By default, enumerables and their enumerator pairs are reference types. So, every time you call a .Select(d => d.Id)
or a .Where(u => u.Enabled)
, you allocate at least one or two instances to the heap. If you work in a performance critical environment, like measuring samples at a high frequency, or reading data as a server, you have two choices:
- Write a specialized algorithm the iterative way, so you can decide what to put where to avoid allocations, but also lose the readability and maintainability compared to a functional implementation what LINQ is good at.
- Use LINQ but allocate to the heap in each itaration, literally producing garbage, putting high pressure on GC.
IEnumerable<T>
and IEnumerator<T>
are interfaces, which means that even if you would have a value type (struct
) implementation that implements those interfaces, but you would refer to the instance as the interface, you would end up with boxing, and create a reference on the heap anyway. But less people know, that if you have a foreach
statement or either use the query syntax, the C# compiler doesn't require the collection to implement those interfaces, but uses patterns instead. So even if the type doesn't implement the interface, but implements an appropriate GetEnumerator()
method, it is able to use that. Also, it is smart enough to choose a value type implementation over the interface implementation, if you have one. For this reason, many of the built-in types (e.g. StringTokenizer) use value type enumerators to avoid allocations.
So, this project provides you a (limited) 3rd option where you can have the advantages of both worlds: write more readable, functional code, while not having to worry about allocations.
The extensions methods are in the System.Linq
namespace, but they are all prefixed with Value
.
You can use them in high performance scenarios, like parsing GPS data from a CSV-like (NMEA) format. The following code snippet is easy to read and maintain, while it is allocation free and parses each line only once.

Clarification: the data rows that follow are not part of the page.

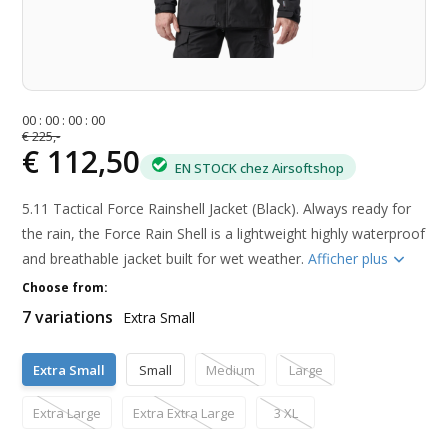
0
0
:
0
0
:
0
0
:
0
0
€ 225,-
€ 112,50
EN STOCK chez Airsoftshop
5.11 Tactical Force Rainshell Jacket (Black). Always ready for
the rain, the Force Rain Shell is a lightweight highly waterproof
and breathable jacket built for wet weather.
Afficher plus
Choose from:
7 variations
Extra Small
Extra Small
Small
Medium
Large
Extra Large
Extra Extra Large
3 XL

if (line.StartsWith("$GPGGA"))
{
var parts = new StringTokenizer(line, Separators);
foreach (var (index, part) in parts.ValueSelect((s, i) => (index: i, part: s)))
{
switch (index)
{
case 2:
Double.TryParse(part, NumberStyles.Float, CultureInfo.InvariantCulture, out latitude);
break;
case 4:
Double.TryParse(part, NumberStyles.Float, CultureInfo.InvariantCulture, out longitude);
break;
case 6:
Int32.TryParse(part, NumberStyles.Integer, CultureInfo.InvariantCulture, out quality);
break;
}
}
}
Or you can use them with regular reference type collections, like this:
foreach (var item in products.ValueWhere(p => p.Price < 1000))
{
Console.WriteLine(item.Name);
}
Operator | IEnumerable<T> (references) | StringTokenizer | ReadOnlySpan<T> |
---|---|---|---|
Append |
X | ||
Concat |
X | ||
Except |
X | ||
Intersect |
X | ||
Join |
X | ||
Prepend |
X | ||
Select |
X | X | X |
SelectMany |
X | ||
Skip |
X | ||
SkipWhile |
X | ||
Take |
X | ||
TakeWhile |
X | ||
Where |
X | X | |
Zip |
X |
Support is planned for ReadOnlySpan<T>
and ReadOnlySequence<T>
as well.
Method | Mean | Error | StdDev | Gen 0 | Gen 1 | Gen 2 | Allocated |
---|---|---|---|---|---|---|---|
Select | 156.2 ns | 0.77 ns | 0.60 ns | 0.0076 | - | - | 48 B |
ValueSelect | 138.2 ns | 0.24 ns | 0.19 ns | 0.0050 | - | - | 32 B |
Where | 100.9 ns | 1.81 ns | 1.51 ns | 0.0076 | - | - | 48 B |
ValueWhere | 121.5 ns | 1.61 ns | 1.50 ns | 0.0050 | - | - | 32 B |
Method | Mean | Error | StdDev | Gen 0 | Gen 1 | Gen 2 | Allocated |
---|---|---|---|---|---|---|---|
Select | 455.4 ns | 0.55 ns | 0.43 ns | 0.0253 | - | - | 160 B |
ValueSelect | 273.2 ns | 0.30 ns | 0.26 ns | - | - | - | - |
Where | 477.5 ns | 0.66 ns | 0.58 ns | 0.0267 | - | - | 168 B |
ValueWhere | 280.3 ns | 1.48 ns | 1.31 ns | - | - | - | - |
Measured on: BenchmarkDotNet=v0.12.1, OS=Windows 10.0.19041.329 (2004/?/20H1) Intel Core i7-8700K CPU 3.70GHz (Coffee Lake), 1 CPU, 12 logical and 6 physical cores
- Chaining operators may result in boxing.